I recently had my car in for an oil change at the dealership where I bought the car. It should also be pointed out that I have had my car, a 1991 Honda Accord, religiously serviced at this same dealership.
At the 55,000-mile service, the mechanic told me I needed a new oil pan because the drain plug hole was stripped from over-tightening. The thing is, these people are the only ones who have ever changed my oil. They wanted me to pay for the repair until I pointed out that fact. They then rethreaded the hole at no charge (ordinarily a $100-plus job, they said) to stop the leak.
I have since moved from Nevada to Kansas, and my new mechanic says the drain plug hole is again stripped and I need a new oil pan costing $450 installed. What recourse do I have?

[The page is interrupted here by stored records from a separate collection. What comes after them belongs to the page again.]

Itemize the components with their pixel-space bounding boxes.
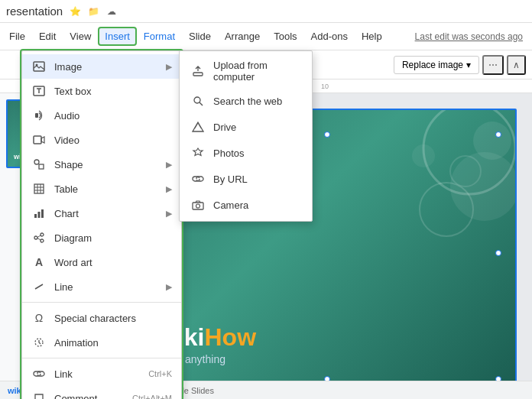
submenu-camera[interactable]: Camera [180, 192, 312, 218]
svg-point-35 [196, 204, 200, 208]
menu-bar: File Edit View Insert Format Slide Arran… [0, 23, 532, 50]
ruler-tick-10: 10 [310, 83, 340, 90]
comment-menu-icon [31, 391, 47, 399]
replace-image-label: Replace image [402, 60, 463, 70]
svg-rect-21 [34, 214, 37, 218]
url-icon [190, 171, 206, 187]
animation-menu-icon [31, 335, 47, 350]
last-edit[interactable]: Last edit was seconds ago [415, 31, 523, 42]
svg-rect-16 [34, 184, 44, 193]
menu-edit[interactable]: Edit [33, 28, 62, 45]
selection-handle-tm[interactable] [324, 131, 330, 138]
menu-divider-2 [22, 358, 181, 358]
photos-label: Photos [213, 148, 244, 159]
diagram-menu-icon [31, 230, 47, 245]
insert-menu-textbox[interactable]: Text box [22, 79, 181, 103]
menu-slide[interactable]: Slide [183, 28, 217, 45]
insert-menu-table[interactable]: Table ▶ [22, 177, 181, 201]
wordart-label: Word art [54, 257, 172, 268]
link-shortcut: Ctrl+K [148, 369, 172, 378]
menu-addons[interactable]: Add-ons [305, 28, 354, 45]
menu-format[interactable]: Format [138, 28, 181, 45]
svg-line-33 [200, 102, 203, 105]
shape-menu-icon [31, 157, 47, 172]
insert-menu-shape[interactable]: Shape ▶ [22, 152, 181, 177]
camera-label: Camera [213, 200, 248, 211]
video-menu-icon [31, 132, 47, 148]
dropdown-arrow-icon: ▾ [466, 60, 471, 70]
menu-view[interactable]: View [63, 28, 97, 45]
menu-file[interactable]: File [3, 28, 31, 45]
animation-label: Animation [54, 337, 172, 349]
shape-label: Shape [54, 159, 166, 170]
submenu-upload[interactable]: Upload from computer [180, 54, 312, 88]
menu-insert[interactable]: Insert [99, 28, 136, 45]
svg-point-8 [412, 144, 435, 167]
table-menu-icon [31, 181, 47, 196]
svg-point-32 [194, 97, 200, 103]
submenu-search-web[interactable]: Search the web [180, 88, 312, 114]
svg-rect-22 [38, 212, 41, 218]
diagram-label: Diagram [54, 232, 172, 244]
search-web-label: Search the web [213, 96, 282, 107]
title-bar: resentation ⭐ 📁 ☁ [0, 0, 532, 23]
menu-help[interactable]: Help [355, 28, 388, 45]
insert-menu-image[interactable]: Image ▶ [22, 54, 181, 79]
submenu-by-url[interactable]: By URL [180, 166, 312, 192]
svg-rect-12 [35, 113, 38, 118]
replace-image-button[interactable]: Replace image ▾ [394, 56, 479, 74]
insert-menu-diagram[interactable]: Diagram [22, 225, 181, 250]
submenu-photos[interactable]: Photos [180, 140, 312, 166]
svg-rect-15 [39, 164, 44, 169]
wordart-menu-icon: A [31, 255, 47, 270]
image-submenu: Upload from computer Search the web Driv… [179, 50, 313, 222]
svg-point-14 [34, 160, 39, 164]
chart-arrow-icon: ▶ [166, 209, 172, 219]
insert-menu-animation[interactable]: Animation [22, 330, 181, 355]
special-chars-menu-icon: Ω [31, 310, 47, 326]
selection-handle-tr[interactable] [495, 131, 501, 138]
insert-menu-audio[interactable]: Audio [22, 103, 181, 128]
svg-line-29 [35, 284, 43, 289]
collapse-button[interactable]: ∧ [507, 55, 526, 75]
insert-menu-chart[interactable]: Chart ▶ [22, 201, 181, 225]
url-label: By URL [213, 174, 248, 185]
video-label: Video [54, 135, 172, 146]
upload-icon [190, 63, 206, 79]
menu-tools[interactable]: Tools [268, 28, 303, 45]
line-label: Line [54, 281, 166, 293]
svg-rect-34 [193, 203, 203, 209]
svg-rect-13 [34, 136, 41, 144]
cloud-icon[interactable]: ☁ [105, 5, 118, 18]
insert-menu-comment[interactable]: Comment Ctrl+Alt+M [22, 386, 181, 399]
svg-rect-23 [41, 209, 44, 218]
slide-decoration-circles [347, 110, 515, 286]
title-icons: ⭐ 📁 ☁ [69, 5, 118, 18]
table-arrow-icon: ▶ [166, 184, 172, 194]
insert-menu-wordart[interactable]: A Word art [22, 250, 181, 274]
svg-point-24 [34, 236, 37, 239]
drive-label: Drive [213, 122, 236, 133]
image-menu-icon [31, 59, 47, 74]
table-label: Table [54, 183, 166, 195]
image-arrow-icon: ▶ [166, 62, 172, 72]
title-text: resentation [6, 5, 63, 18]
folder-icon[interactable]: 📁 [87, 5, 99, 18]
star-icon[interactable]: ⭐ [69, 5, 81, 18]
more-options-icon: ⋯ [488, 60, 498, 70]
submenu-drive[interactable]: Drive [180, 114, 312, 140]
insert-menu-video[interactable]: Video [22, 128, 181, 152]
menu-arrange[interactable]: Arrange [219, 28, 266, 45]
audio-label: Audio [54, 110, 172, 122]
drive-icon [190, 119, 206, 135]
insert-menu-line[interactable]: Line ▶ [22, 274, 181, 299]
how-text: How [204, 323, 256, 351]
svg-line-28 [37, 238, 41, 241]
more-options-button[interactable]: ⋯ [482, 55, 504, 75]
insert-menu-special-chars[interactable]: Ω Special characters [22, 306, 181, 330]
comment-shortcut: Ctrl+Alt+M [132, 394, 172, 399]
link-menu-icon [31, 366, 47, 381]
comment-label: Comment [54, 393, 126, 400]
selection-handle-mr[interactable] [495, 250, 501, 256]
insert-menu-link[interactable]: Link Ctrl+K [22, 362, 181, 386]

Stripping the drain plug hole is a common occurrence on some Hondas. The first reason is that Honda uses a metal washer on the drain plug. The washer becomes distorted, along with the oil pan, and excessive torque is needed to seal it. (G.M. uses a washer with a rubber insert. It works really well and is interchangeable with the Honda washer.) The second reason is normal wear and tear, and the fact that most technicians don't use a torque wrench on the drain plug.
Here are your choices:
1 - Your dealer already tried to Heli-Coil (re-thread) the hole, and that didn't last. Skip that one.
2 - You can get an oversize drain plug from your neighborhood parts store. The plug attempts to dig its own threads into the stripped hole. Sometimes it works well. If it does, it's a cheap way out.
3 - A new oil pan is the best repair. If you're particular about your car, this is your only choice but first call around for prices, $450 sounds high.
4 - Too bad you left Nevada so soon, your original dealer who felt responsible enough to try and repair the oil pan just might have bought you a new one.